"Yes; she lives near here," answered Ida, adjusting her veil with both hands, that she might thus screen her flushed face from her friend's view.
At this moment Aunt Patty stepped to one side of the road to avoid the carriage. She looked up, and a sudden smile illumined her face. But Ida looked straight ahead, without making the faintest sign of recognition, though her heart beat so loudly she felt sure Angela must hear it.
Aunt Patty stood still a moment, looking after the carriage, a stunned expression on her face. Then she walked on, clasping tightly the big box.
"She looked like a good-natured old soul," remarked Angela. "And how she stared at us, Ida! She probably doesn't see city people very often. I would like to have her costume for a masquerade."
Ida smiled faintly, but said nothing in reply. She felt that it would not be safe to trust her voice just then. And, oh! what would Aunt Patty say to her when they met again?

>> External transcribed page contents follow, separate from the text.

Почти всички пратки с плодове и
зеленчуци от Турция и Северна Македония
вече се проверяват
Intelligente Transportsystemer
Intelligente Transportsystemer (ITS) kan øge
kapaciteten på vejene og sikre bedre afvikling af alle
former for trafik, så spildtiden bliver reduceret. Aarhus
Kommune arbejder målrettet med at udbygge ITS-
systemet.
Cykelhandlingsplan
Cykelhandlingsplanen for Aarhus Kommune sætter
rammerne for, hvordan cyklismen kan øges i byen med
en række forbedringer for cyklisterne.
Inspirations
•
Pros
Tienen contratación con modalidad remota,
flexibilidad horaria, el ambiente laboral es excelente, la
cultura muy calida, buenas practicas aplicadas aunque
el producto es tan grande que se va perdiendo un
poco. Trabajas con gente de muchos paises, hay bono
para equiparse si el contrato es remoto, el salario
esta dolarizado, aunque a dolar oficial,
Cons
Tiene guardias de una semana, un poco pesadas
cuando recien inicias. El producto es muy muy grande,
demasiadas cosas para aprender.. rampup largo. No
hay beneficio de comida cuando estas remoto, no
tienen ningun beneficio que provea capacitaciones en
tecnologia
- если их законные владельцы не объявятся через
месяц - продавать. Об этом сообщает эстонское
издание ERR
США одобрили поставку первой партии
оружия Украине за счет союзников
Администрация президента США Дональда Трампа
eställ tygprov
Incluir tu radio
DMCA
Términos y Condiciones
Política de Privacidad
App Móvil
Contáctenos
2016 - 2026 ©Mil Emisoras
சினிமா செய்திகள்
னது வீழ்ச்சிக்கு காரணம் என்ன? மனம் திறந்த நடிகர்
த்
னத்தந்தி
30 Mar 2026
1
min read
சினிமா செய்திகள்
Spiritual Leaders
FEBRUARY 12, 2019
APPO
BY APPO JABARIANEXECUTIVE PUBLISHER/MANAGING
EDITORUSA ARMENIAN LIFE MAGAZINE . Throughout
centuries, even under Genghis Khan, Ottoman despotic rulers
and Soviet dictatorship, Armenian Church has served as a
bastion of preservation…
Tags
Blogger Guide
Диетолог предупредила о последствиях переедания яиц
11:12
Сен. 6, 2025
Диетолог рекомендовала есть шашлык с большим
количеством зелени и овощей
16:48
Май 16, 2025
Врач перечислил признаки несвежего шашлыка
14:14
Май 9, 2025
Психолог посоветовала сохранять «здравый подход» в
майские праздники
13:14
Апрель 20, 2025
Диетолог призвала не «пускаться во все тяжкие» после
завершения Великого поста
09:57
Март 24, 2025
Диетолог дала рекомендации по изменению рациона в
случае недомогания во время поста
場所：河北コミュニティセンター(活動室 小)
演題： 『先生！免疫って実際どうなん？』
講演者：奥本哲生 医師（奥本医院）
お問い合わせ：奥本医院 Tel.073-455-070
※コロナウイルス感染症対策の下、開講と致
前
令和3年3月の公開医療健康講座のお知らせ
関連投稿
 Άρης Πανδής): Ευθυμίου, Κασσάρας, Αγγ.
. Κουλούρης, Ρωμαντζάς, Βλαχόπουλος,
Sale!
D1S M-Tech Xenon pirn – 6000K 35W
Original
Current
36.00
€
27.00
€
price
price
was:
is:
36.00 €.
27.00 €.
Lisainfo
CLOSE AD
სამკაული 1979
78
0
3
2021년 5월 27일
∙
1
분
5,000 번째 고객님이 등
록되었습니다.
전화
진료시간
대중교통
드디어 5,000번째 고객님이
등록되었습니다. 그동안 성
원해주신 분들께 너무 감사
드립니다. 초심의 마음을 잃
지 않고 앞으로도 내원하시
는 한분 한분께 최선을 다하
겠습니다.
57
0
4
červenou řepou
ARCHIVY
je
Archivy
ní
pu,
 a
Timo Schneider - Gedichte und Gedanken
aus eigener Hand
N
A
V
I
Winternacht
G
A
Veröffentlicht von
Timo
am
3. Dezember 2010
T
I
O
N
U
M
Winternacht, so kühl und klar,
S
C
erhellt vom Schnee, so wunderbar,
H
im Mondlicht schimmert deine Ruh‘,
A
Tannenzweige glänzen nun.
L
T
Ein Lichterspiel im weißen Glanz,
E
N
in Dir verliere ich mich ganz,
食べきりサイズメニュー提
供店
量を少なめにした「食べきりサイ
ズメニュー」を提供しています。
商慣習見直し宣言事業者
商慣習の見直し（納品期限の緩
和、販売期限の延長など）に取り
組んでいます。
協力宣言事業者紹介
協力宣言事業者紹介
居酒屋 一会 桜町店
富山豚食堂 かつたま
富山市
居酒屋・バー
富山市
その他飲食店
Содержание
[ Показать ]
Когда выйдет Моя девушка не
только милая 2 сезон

How would she bear the look of reproach in those kind eyes?
"I wish I had even half of Cynthia's moral courage," she thought. "I was a coward to pass Aunt Patty that way. But there is a taint in my blood, I do believe." But she did not yet realize that it was the taint of selfishness, vanity, and love of luxury, from which grave faults all the unkind and ugly acts of the past three weeks had sprung.
Angela Leverton insisted that Ida should accompany her to Mrs. Lennox's to luncheon, saying that Mrs. Lennox had told her to extend the invitation; and thus it happened that it was late in the afternoon when Ida returned home.
All day she had thought of little else save that unfortunate meeting on the road with Aunt Patty, and she was prepared for coldness and perhaps reproaches—which she felt she richly deserved.
She was ashamed as well as relieved when her aunt greeted her as kindly as ever, and Cynthia assured her that they had both "missed her dreadfully." Evidently Aunt Patty had kept the occurrence of the morning to herself.